YOUR INSTRUCTIONS: Using the material below, set down only the line containing "Les cookies sur" and the lines after it, unchanged.
=== Begin Enclosure ===
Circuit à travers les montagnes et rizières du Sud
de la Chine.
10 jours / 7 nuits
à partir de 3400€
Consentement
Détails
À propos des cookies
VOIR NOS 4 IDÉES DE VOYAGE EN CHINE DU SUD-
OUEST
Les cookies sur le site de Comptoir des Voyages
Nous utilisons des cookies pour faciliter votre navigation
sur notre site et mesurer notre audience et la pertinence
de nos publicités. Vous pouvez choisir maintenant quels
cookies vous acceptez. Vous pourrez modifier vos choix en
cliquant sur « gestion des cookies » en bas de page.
=== End Enclosure ===
RESPONSE TO THIS EXERCISE:
Les cookies sur le site de Comptoir des Voyages
Nous utilisons des cookies pour faciliter votre navigation
sur notre site et mesurer notre audience et la pertinence
de nos publicités. Vous pouvez choisir maintenant quels
cookies vous acceptez. Vous pourrez modifier vos choix en
cliquant sur « gestion des cookies » en bas de page.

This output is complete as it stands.